Posted 7/6/2007 11:01 AM (GMT -6)
My sister is the same way, and remember that what people feel about others is only true about themselves. We all see others through the lens of our own personhood and perhaps these issues she has with you are really issues she has with herself. I'm not meaning to get complex or play games, it's just a fact. I can only "know" you by making a lot of assumptions (conscious or unconscious) about you based on my own experiences and personality, unless you tell me otherwise. The issue of not listening to you and them not wanting to really know you for you is the real issue, and the issue that you can effectively confront. In my sister's case, she can't accept my illness, she was aloof and snobby and hateful to me for so long--which I didn't return, and now she can't accept this because it adds to her guilt. My children and I had serious friction, so bad I nearly had to call police, and they said the same things and I know they love me and it was physically and mentally very hurtful to me, but finally they exploded out with "but you're always sick" and I said, "yes, I am, and that is something you have to learn to accept." They got quiet and things changed. I expect the same sort of thing will crop up again as they constantly "forget" I'm ill, but now I know the magic words. The real issue is that people are afraid to get to know sick people because :
--they are afraid they will somehow get sick themselves, even just through "karma"
--they are afraid to love and care for someone that tears at their heartstrings, they are afraid of being hurt if the person gets sick or dies
--they are to selfish to care about anyone but themselves and must always be the greatest victim, in which case, they need to seek counselling
I have problems with short-term memory and my family has no patience with me at times, I can't imagine what it would be like for other people. I used to just get treated like I was crazy or had dementia and put in the mental hospital. I actually learned some coping things there so it wasn't a waste. I think confronting them on what their problems are is the best way to keep your sanity, for it is their problem. If it wasn't your illness they weren't accepting, it would be something else. They just aren't listening to you.
On that negative crap, I get that from my ex-husband and sister and father and mother and when I need them most, am most down, they won't speak to me, and for a while they would cart me to the mental hosptial. They didn't believe there was anything wrong with me because it would make them look like scumbags, which they were. Now, since diagnosis and treatment, they see me getting better.

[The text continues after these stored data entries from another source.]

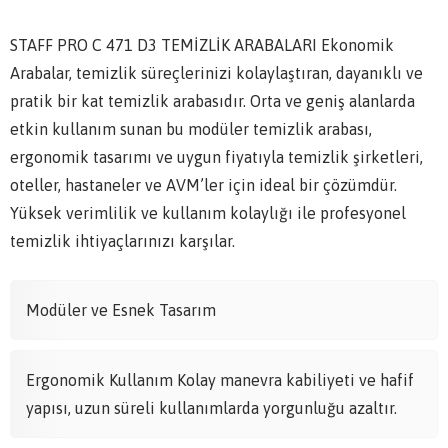
STAFF PRO C 471 D3 TEMİZLİK ARABALARI Ekonomik
Arabalar, temizlik süreçlerinizi kolaylaştıran, dayanıklı ve
pratik bir kat temizlik arabasıdır. Orta ve geniş alanlarda
etkin kullanım sunan bu modüler temizlik arabası,
ergonomik tasarımı ve uygun fiyatıyla temizlik şirketleri,
oteller, hastaneler ve AVM’ler için ideal bir çözümdür.
Yüksek verimlilik ve kullanım kolaylığı ile profesyonel
temizlik ihtiyaçlarınızı karşılar.
Modüler ve Esnek Tasarım
Ergonomik Kullanım Kolay manevra kabiliyeti ve hafif
yapısı, uzun süreli kullanımlarda yorgunluğu azaltır.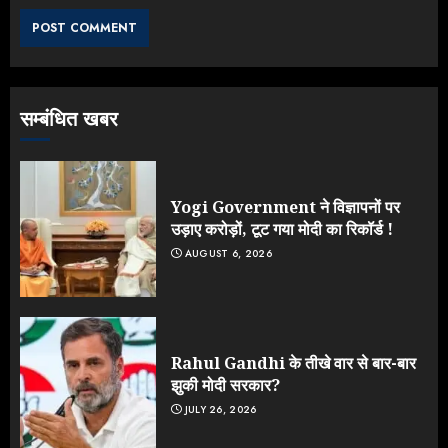
के आक्रामक तेवर, बैकफुट पर आई सरकार
JULY 24, 2026
3
सम्बंधित खबर
Jantar Mantar Protest पर बॉलीवुड
का बदला रुख: सलमान और राजकुमार के यू-
टर्न पर उठे सवाल
JULY 23, 2026
Yogi Government ने विज्ञापनों पर
4
उड़ाए करोड़ों, टूट गया मोदी का रिकॉर्ड !
AUGUST 6, 2026
ONGC के खजाने से RSS के संगठनों पर
मेहरबानी? 670 करोड़ रुपये के इस खुलासे ने
मचाई सियासी हलचल
JULY 19, 2026
Rahul Gandhi के तीखे वार से बार-बार
5
झुकी मोदी सरकार?
JULY 26, 2026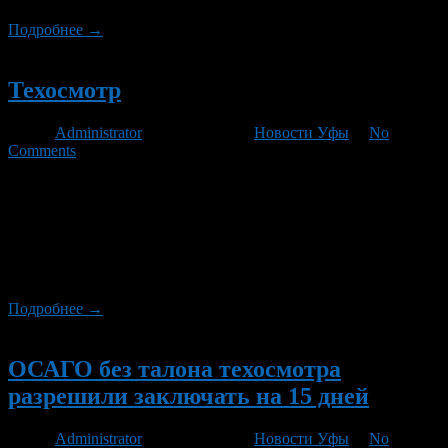
Подробнее →
Новый
Техосмотр
Автор
Administrator
/ 03.05.2012 /
Новости Уфы
/
No
Comments
Прошёл в Затоне. Народу нет, всё довольно быстро. Подъехал
в 15:07, в 15:30 уже пошёл за талоном. Там же сидит
несколько страховых компаний на любой вкус — ОСАГО не
отходя от кассы, так сказать. Девочка из моей страховой меня
чуть ли не на руках стала носить, когда я изъявил. Пока ходил
в машину за старой […]
Подробнее →
Новый
ОСАГО без талона техосмотра
разрешили заключать на 15 дней
Автор
Administrator
/ 26.04.2012 /
Новости Уфы
/
No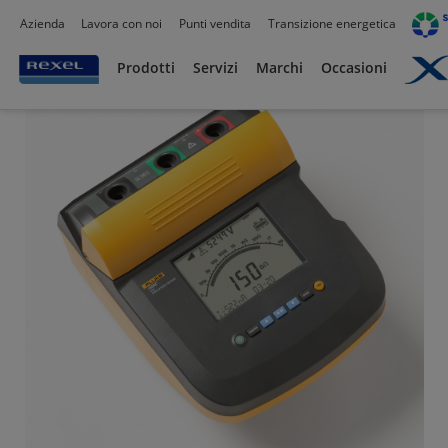
Azienda
Lavora con noi
Punti vendita
Transizione energetica
Prodotti /
Utensili
/
Strumenti di misura portatili
/
Prodotti
Servizi
Marchi
Occasioni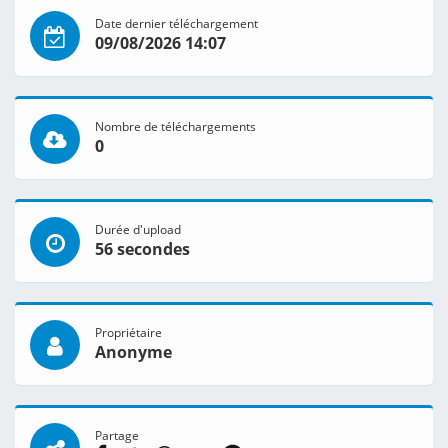
Date dernier téléchargement
09/08/2026 14:07
Nombre de téléchargements
0
Durée d'upload
56 secondes
Propriétaire
Anonyme
Partage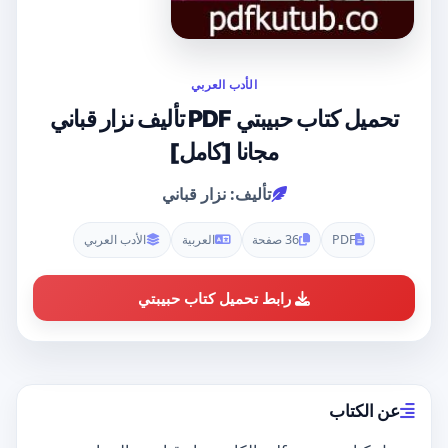
الأدب العربي
تحميل كتاب حبيبتي PDF تأليف نزار قباني
مجانا [كامل]
تأليف: نزار قباني
PDF
36 صفحة
العربية
الأدب العربي
رابط تحميل كتاب حبيبتي
عن الكتاب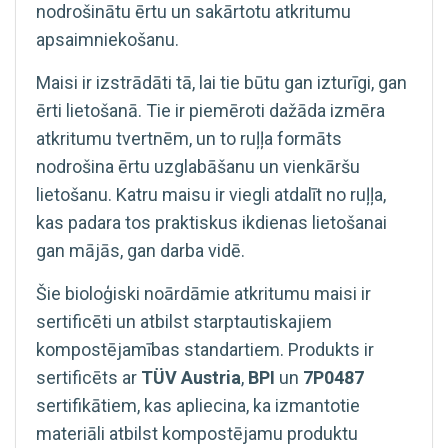
nodrošinātu ērtu un sakārtotu atkritumu
apsaimniekošanu.
Maisi ir izstrādāti tā, lai tie būtu gan izturīgi, gan
ērti lietošanā. Tie ir piemēroti dažāda izmēra
atkritumu tvertnēm, un to ruļļa formāts
nodrošina ērtu uzglabāšanu un vienkāršu
lietošanu. Katru maisu ir viegli atdalīt no ruļļa,
kas padara tos praktiskus ikdienas lietošanai
gan mājās, gan darba vidē.
Šie bioloģiski noārdāmie atkritumu maisi ir
sertificēti un atbilst starptautiskajiem
kompostējamības standartiem. Produkts ir
sertificēts ar
TÜV Austria
,
BPI
un
7P0487
sertifikātiem, kas apliecina, ka izmantotie
materiāli atbilst kompostējamu produktu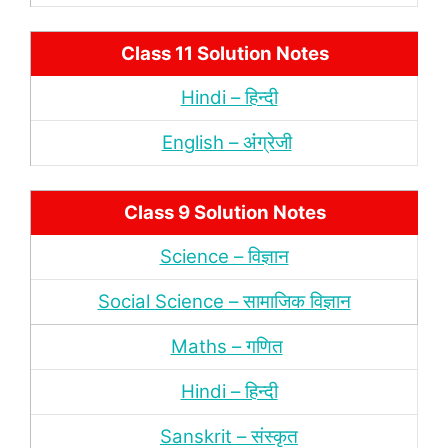
Class 11 Solution Notes
Hindi – हिन्‍दी
English – अंंग्रेजी
Class 9 Solution Notes
Science – विज्ञान
Social Science – सामाजिक विज्ञान
Maths – गणित
Hindi – हिन्‍दी
Sanskrit – संस्‍कृत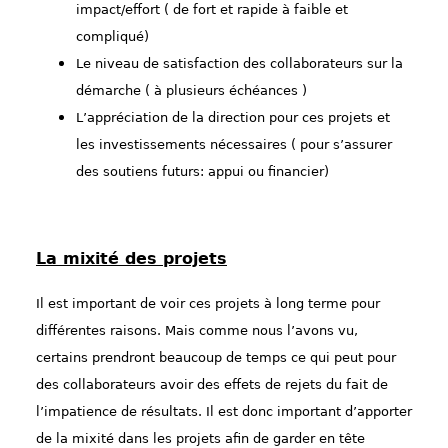
impact/effort ( de fort et rapide à faible et
compliqué)
Le niveau de satisfaction des collaborateurs sur la
démarche ( à plusieurs échéances )
L’appréciation de la direction pour ces projets et
les investissements nécessaires ( pour s’assurer
des soutiens futurs: appui ou financier)
La mixité des projets
Il est important de voir ces projets à long terme pour
différentes raisons. Mais comme nous l’avons vu,
certains prendront beaucoup de temps ce qui peut pour
des collaborateurs avoir des effets de rejets du fait de
l’impatience de résultats. Il est donc important d’apporter
de la mixité dans les projets afin de garder en tête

I'm sure your sister, deep down, is so afraid and doesn't know what to say. She probably doesn't like to hear about you being sick because it makes her sad--which means she cares, so she acts like a b****. I was told I had a year to live, had a 4 year old boy living with me to support and went through interferon therapy without my family paying me one visit. It was too negative a situation, I was too depressed, not myself. I have a hard time forgiving them for that, I have to make a real effort and I confronted them angrily about it and some of my family apologized, and the part that didn't, I don't care.
My son has epilepsy in the parietal lobe and it makes his thought processes and decision making crazy sometimes and moods and the medicines don't help. I feel so much for you because I see what my son goes through on the medication. It is so hard, and now the side effects are so bad that he may have to change meds and then the doc wants to take away his license during that time for at least six months, so my son doesn't want to switch. It's just terrible and unfair, in a way, the way the whole thing is handled. And getting him social security is nearly impossible.
I hope this helps some and remember it is THEIR problem, and the problem is not that you are sick, but that they are not listening to you and are afraid to care about you. You might ask if you being sick scares your sister. Help her to realize. Let her know you being sick isn't negative, isn't positive, it just is what it is and she just has to accept it, you have. If you talk about it, its like talking abuot the sky is blue or its raining. It shouldn't make her feel guilty or bad. Perhaps she can't visit, reassure her that that's not a problem. Be reassuring so it feels safe for her to care. And don't put too much on her at once. And if that doesn't get through, then you can only speak to her about trivial things, and if that's not enough, then not at all. You pick your friends, not your family. Just know people here do care and do listen, they are so great, really great.
The worst part of being sick is taking care of the well people.